29 Mar 2024
Sunday 25 October 2015 - 10:17
Story Code : 185657

IMF warns Saudi Arabia may go bankrupt by 2020

The International Monetary Fund (IMF) has warned in a report that Saudi Arabia may run out of financial assets within the next five years if the government maintains its current policies.

Saudi Arabia is expected to run a budget deficit of 21.6 percent in 2015 and 19.4 percent in 2016, according the IMFs latest regional economic outlook. The country needs to adjust spending, the IMF urged.

The IMF says the regions outlook is currently being shaped by several key factors the most important of which include deepening regional conflicts and slumping oil prices.

The conflicts have given rise to large numbers of displaced people and refugees, on a scale not seen since the early 1990s, according to the report.

Achieving fiscal sustainability over the medium-term will be especially challenging given the need to create jobs for the more than 10 million people anticipated to be looking for work by 2020 in the regions oil exporting countries, IMF Middle East and Central Asia Department Director Masood Ahmed told journalists after the reports unveiling in Dubai.

According to the research, many experts suggest low oil prices will remain in place for the foreseeable future, RT reported.

For the regions oil exporters, the fall in prices has led to large fall in revenue, amounting to a staggering $360 billion this year alone, Masood Ahmed said.

OPEC members Saudi Arabia, Iran, Iraq, Kuwait, Qatar, UAE, Algeria and Libya have all seen their revenues drop sharply as a result of a decline in oil prices.

Saudi Arabia is currently facing a budget deficit for the first time since 2009.

The crude price decline has strongly influenced the kingdoms economy since oil sales account for about 80 percent of its revenues.

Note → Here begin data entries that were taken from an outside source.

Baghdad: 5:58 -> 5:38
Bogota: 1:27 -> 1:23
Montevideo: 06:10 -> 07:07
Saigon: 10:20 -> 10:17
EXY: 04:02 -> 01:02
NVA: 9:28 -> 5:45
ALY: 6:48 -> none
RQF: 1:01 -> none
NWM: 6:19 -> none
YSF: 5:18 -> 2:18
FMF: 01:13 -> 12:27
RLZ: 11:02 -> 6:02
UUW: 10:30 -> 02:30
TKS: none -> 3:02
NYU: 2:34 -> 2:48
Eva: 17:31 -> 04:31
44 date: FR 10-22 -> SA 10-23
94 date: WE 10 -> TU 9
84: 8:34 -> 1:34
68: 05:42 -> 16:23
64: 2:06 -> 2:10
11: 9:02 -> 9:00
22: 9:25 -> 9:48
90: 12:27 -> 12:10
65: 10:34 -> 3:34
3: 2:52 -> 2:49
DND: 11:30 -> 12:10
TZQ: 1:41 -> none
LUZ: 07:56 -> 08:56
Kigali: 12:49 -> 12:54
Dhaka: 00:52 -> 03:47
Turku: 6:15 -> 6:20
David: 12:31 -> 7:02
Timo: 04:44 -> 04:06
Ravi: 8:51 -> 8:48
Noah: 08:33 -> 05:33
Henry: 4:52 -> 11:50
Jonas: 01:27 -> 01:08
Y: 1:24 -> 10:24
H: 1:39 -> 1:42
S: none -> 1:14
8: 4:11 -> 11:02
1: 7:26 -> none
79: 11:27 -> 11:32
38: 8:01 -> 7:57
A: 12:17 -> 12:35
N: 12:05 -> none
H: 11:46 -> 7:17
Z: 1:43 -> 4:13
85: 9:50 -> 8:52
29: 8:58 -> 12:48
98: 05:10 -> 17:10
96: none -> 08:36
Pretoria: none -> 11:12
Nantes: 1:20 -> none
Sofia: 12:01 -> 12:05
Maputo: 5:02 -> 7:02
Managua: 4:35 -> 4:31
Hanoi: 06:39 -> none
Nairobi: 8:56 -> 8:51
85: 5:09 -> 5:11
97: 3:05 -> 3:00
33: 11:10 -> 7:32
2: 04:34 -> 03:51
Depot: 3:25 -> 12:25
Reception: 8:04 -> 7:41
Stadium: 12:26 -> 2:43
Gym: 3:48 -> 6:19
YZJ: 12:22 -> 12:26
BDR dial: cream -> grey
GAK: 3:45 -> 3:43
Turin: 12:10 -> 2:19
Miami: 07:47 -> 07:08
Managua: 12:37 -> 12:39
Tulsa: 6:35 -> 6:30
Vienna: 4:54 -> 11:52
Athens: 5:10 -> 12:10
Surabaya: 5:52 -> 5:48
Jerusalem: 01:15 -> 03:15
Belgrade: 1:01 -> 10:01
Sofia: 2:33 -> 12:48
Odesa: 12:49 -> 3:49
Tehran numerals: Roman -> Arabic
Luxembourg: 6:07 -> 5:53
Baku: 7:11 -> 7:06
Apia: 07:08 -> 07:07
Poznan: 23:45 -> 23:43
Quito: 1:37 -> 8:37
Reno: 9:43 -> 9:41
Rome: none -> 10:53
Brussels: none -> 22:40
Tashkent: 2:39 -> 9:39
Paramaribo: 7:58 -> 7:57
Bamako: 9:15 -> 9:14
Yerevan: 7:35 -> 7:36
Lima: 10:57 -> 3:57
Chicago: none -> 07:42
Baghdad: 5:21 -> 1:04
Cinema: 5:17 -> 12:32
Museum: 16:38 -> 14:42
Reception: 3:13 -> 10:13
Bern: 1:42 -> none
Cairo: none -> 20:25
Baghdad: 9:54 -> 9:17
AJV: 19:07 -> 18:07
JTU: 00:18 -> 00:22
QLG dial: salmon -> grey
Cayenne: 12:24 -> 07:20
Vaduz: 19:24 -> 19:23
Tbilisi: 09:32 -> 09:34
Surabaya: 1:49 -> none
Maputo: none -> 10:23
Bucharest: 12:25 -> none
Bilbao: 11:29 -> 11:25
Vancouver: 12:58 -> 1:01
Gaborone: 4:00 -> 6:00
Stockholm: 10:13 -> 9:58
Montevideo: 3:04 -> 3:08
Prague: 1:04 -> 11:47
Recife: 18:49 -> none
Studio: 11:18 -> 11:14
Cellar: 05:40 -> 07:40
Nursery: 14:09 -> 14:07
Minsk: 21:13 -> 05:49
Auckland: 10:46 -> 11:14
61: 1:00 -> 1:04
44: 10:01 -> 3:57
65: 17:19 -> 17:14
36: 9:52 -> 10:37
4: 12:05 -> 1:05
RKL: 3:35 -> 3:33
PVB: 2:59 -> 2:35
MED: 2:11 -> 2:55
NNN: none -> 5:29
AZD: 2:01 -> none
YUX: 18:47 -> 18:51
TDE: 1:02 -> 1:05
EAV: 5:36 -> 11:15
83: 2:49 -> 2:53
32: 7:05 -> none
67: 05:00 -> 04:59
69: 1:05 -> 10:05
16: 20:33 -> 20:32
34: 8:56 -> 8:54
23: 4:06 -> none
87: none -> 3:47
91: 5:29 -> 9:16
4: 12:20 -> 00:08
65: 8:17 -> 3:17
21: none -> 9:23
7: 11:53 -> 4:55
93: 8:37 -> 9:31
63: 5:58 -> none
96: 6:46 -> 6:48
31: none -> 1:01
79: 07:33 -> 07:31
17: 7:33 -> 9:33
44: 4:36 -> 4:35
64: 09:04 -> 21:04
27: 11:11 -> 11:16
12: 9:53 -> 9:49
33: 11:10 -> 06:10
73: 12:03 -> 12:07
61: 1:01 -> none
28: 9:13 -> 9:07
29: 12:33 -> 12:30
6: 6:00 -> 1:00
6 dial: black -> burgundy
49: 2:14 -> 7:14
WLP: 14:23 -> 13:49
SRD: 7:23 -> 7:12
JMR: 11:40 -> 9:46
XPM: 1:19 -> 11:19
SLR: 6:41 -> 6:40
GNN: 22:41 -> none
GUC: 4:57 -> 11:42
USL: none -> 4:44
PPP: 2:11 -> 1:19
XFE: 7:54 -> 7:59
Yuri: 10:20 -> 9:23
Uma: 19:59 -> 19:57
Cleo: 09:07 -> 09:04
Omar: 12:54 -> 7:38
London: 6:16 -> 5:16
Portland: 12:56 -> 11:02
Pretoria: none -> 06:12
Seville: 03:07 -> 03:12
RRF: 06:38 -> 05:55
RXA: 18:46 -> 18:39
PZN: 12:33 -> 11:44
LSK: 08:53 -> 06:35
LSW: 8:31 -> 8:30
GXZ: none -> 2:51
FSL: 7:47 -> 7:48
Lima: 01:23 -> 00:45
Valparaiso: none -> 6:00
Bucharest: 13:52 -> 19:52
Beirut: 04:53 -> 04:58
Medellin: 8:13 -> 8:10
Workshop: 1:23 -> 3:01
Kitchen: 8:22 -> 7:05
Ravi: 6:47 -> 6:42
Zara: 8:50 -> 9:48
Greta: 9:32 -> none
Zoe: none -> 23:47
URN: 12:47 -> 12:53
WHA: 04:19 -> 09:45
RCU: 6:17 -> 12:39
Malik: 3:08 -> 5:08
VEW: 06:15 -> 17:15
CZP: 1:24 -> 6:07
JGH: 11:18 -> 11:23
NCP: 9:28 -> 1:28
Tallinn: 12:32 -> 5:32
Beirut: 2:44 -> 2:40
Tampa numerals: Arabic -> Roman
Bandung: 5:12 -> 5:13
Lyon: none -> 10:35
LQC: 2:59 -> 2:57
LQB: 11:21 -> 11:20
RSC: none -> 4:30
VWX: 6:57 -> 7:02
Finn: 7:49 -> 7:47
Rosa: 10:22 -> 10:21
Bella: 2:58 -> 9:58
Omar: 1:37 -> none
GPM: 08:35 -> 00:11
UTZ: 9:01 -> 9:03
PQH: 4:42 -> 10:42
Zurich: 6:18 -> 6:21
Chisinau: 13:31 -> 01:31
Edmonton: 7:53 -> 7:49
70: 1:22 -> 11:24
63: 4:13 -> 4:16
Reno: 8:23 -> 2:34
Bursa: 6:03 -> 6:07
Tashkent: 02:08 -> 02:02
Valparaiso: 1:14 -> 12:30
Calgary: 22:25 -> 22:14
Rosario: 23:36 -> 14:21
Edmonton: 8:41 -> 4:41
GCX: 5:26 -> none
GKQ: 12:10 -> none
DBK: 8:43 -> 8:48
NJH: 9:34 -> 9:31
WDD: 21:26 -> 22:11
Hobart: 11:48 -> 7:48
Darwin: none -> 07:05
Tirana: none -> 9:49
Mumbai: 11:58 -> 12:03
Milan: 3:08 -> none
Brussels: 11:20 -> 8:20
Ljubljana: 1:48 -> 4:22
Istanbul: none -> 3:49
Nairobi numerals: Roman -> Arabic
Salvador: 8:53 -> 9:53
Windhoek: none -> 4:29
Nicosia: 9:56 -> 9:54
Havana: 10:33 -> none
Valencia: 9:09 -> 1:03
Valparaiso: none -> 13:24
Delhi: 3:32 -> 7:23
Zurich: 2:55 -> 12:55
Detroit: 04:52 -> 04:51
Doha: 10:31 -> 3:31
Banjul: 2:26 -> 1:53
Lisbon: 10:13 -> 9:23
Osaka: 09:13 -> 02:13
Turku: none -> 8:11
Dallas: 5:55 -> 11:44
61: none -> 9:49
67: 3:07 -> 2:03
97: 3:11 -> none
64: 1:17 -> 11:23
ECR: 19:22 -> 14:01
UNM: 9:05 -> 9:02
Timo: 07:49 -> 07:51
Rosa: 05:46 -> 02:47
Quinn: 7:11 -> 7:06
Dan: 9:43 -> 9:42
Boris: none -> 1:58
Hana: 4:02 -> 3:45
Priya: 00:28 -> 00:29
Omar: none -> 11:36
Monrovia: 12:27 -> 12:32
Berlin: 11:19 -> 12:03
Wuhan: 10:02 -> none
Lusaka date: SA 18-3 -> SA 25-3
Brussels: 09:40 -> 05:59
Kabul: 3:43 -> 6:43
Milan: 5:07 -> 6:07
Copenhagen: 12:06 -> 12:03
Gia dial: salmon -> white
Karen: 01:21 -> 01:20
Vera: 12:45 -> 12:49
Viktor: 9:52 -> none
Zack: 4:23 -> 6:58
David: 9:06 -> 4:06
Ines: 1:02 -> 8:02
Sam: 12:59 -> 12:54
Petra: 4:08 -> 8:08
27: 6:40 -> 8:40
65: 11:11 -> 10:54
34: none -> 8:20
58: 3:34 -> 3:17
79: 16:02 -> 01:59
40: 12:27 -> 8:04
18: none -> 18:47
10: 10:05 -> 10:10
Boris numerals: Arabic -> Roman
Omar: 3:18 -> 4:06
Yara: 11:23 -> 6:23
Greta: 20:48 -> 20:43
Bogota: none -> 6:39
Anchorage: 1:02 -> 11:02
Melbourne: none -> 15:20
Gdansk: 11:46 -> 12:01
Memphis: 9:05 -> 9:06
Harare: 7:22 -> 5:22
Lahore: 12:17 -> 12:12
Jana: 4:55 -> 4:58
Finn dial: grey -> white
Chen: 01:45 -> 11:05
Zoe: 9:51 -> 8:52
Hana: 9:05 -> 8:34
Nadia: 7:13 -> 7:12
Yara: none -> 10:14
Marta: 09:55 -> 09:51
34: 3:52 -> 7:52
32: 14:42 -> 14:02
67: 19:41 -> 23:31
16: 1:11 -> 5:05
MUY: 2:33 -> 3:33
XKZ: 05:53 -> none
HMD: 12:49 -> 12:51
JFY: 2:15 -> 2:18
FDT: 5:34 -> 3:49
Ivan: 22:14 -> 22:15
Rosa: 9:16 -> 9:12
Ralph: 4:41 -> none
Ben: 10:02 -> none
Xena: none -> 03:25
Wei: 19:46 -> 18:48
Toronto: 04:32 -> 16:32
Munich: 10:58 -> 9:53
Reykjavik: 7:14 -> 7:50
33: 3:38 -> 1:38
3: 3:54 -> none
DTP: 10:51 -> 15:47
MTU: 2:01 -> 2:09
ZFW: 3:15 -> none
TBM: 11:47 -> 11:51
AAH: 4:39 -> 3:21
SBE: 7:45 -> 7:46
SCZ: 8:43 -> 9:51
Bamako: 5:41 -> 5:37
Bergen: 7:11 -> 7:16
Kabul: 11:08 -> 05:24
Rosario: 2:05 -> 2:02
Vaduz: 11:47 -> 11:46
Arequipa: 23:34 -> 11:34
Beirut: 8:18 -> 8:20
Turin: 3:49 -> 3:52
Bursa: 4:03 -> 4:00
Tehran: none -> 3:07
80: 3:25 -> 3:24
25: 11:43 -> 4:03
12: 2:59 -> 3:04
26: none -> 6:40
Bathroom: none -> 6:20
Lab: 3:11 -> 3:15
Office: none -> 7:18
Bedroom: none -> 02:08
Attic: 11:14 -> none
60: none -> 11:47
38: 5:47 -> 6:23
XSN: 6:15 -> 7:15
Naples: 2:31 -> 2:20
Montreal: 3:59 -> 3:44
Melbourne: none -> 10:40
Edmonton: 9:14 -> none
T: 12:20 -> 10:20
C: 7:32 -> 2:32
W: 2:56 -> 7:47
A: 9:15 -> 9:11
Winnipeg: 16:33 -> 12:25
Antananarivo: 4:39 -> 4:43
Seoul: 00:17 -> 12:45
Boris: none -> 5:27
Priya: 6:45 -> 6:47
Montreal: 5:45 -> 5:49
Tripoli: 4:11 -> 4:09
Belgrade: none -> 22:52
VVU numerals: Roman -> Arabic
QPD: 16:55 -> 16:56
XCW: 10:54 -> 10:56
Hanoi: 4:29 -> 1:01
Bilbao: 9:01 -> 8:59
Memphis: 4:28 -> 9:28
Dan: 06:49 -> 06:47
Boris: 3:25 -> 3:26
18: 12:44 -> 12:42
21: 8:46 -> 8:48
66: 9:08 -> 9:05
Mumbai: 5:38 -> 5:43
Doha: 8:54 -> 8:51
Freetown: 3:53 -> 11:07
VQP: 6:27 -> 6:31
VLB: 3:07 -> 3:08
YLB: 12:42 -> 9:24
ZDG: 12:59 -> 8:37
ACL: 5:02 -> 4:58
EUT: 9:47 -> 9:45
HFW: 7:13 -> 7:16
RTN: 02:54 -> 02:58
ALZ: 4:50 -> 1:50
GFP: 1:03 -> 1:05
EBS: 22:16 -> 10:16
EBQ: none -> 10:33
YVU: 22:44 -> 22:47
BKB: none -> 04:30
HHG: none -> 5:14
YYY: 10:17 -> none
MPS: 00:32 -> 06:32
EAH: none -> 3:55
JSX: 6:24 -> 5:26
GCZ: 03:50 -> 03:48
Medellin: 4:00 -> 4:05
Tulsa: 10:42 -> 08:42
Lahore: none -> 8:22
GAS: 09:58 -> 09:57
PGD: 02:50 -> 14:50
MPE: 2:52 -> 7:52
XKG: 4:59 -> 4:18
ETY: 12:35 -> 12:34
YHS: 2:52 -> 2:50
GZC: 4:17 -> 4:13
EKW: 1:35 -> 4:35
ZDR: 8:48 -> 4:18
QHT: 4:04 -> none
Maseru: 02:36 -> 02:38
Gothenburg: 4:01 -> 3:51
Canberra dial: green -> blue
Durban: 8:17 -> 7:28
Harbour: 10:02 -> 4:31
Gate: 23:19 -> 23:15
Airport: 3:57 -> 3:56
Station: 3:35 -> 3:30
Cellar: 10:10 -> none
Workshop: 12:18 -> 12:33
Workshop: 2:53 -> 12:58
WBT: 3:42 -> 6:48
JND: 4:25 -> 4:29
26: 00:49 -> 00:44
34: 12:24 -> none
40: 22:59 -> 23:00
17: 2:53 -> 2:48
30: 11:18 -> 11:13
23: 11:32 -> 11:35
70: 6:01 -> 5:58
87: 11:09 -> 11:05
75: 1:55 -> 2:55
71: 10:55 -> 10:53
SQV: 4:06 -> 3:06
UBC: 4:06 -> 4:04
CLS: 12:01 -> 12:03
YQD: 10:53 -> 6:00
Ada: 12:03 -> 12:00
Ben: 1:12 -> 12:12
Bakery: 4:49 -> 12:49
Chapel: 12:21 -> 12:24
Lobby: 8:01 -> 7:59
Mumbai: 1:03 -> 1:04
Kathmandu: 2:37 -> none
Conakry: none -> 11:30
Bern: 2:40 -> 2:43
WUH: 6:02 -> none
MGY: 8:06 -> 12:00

It has prompted the government to cut spending, delay projects and sell bonds.

The countrys net foreign assets fell by about $82 billion from January to August.

The government sold state bonds worth $15 billion (55 billion riyals) this year.

The budget deficit caused project layoffs in Saudi Arabia.

Companies working on infrastructure projects havent been paid for six months or more. Payment delays increased lately as the government wants to cut prices on contracts in order to preserve cash.

Despite the perpetual appeals to reduce output and support crude prices, OPEC has been refusing to do so as the cartel is trying to maintain its market share.

However, last month the cartel signaled a possible change of stance, saying it might cut output and is ready to talk to other (non-OPEC) producers.

But experts say OPECs statements are not important without a change of policy by its biggest crude producer Saudi Arabia.